Of particular interest is the UPenn peoples' use of rapid `tevc` calls (or even direct-to-pubsub calls) to deliver link change events ...We have had a variety of issues recently affecting the stability and performance of the event system.
Of particular interest is the UPenn peoples' use of rapid `tevc` calls (or even direct-to-pubsub calls) to deliver link change events to 30+ nodes in their experiments. And there are typically 2-3 instances of this experiment workflow going on at once. They have discovered that they are limited to about 50 events/sec (I assume this is in aggregate and not to each node in the experiment). Beyond that they have problems with the event scheduler crashing and/or the entire infrastructure melting down, either immediately or after 30+ minutes.
So maybe it is time to revisit our NCR-era scaling plans. We discussed the problems in the Big Book of Emulab, chapter 7 (there is a copy at bas:~mike/ncr/report-0.6.pdf), but it is not clear whether the goals then were the same as what we care about now.
`clusterd` was part of the proposed solution, though we have not moved very rapidly on that yet.
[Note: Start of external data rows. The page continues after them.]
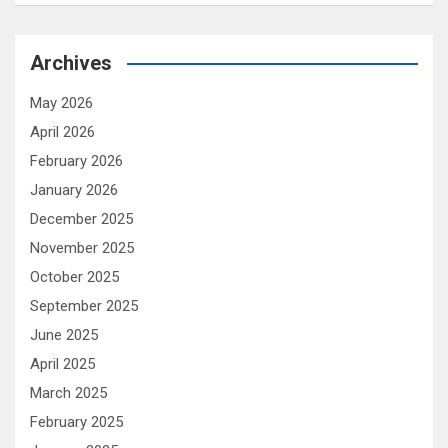
Archives
May 2026
April 2026
February 2026
January 2026
December 2025
November 2025
October 2025
September 2025
June 2025
April 2025
March 2025
February 2025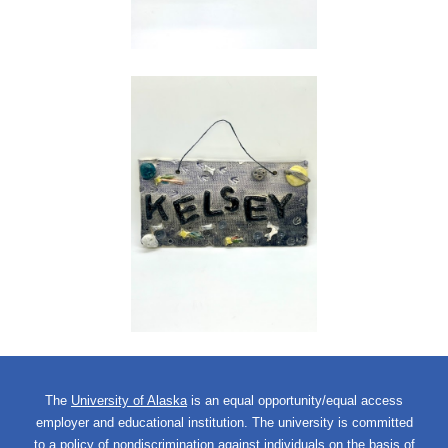
The
University of Alaska
is an equal opportunity/equal access
employer and educational institution. The university is committed
to a
policy of nondiscrimination
against individuals on the basis of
In particular we had plans to use it to replace `evproxy`+`pubsubd` on every experiment node (we have deployed it on vnode hosts) and even talked about adding another level--running an instance on every subboss (though that would violate Mike's First Law of Hierarchy). https://wiki.emulab.net/wiki/clusterd contains old thoughts on `clusterd` in particular.
Some possible actions we can pursue:
* Optimize the UPenn case. What can we do to allow a single client to deliver, say, 100 events/sec to one or more agents? For true, dynamic generation of "do it now" events this might involve bypassing the event scheduler or even bypassing the central `pubsubd` and talking straight to the node(s) pubsubd(s). Or if the event timeline can be worked out in advance, we might be able to pre-stage the events on the end nodes using some bulk event send version of `tevc`.
* Optimize the current architecture for greater system-wide throughput. This is maybe just taking advantage of `clusterd` and doing some engineering on the components (e.g., multithread `pubsubd`).
* (Re)investigate off-the-shelf pubsub solutions. There should be things out there that receive constant attention and are known to scale. `rabbitmq` and `nanomsg` are two packages I have seen in a quick google. They both have pubsub "patterns".
What we do here will depend on what we think the event model will look like in the Portalized world of Emulab too.
Maybe we can find something here that is well-formed enough to make it a project for Kobus's class!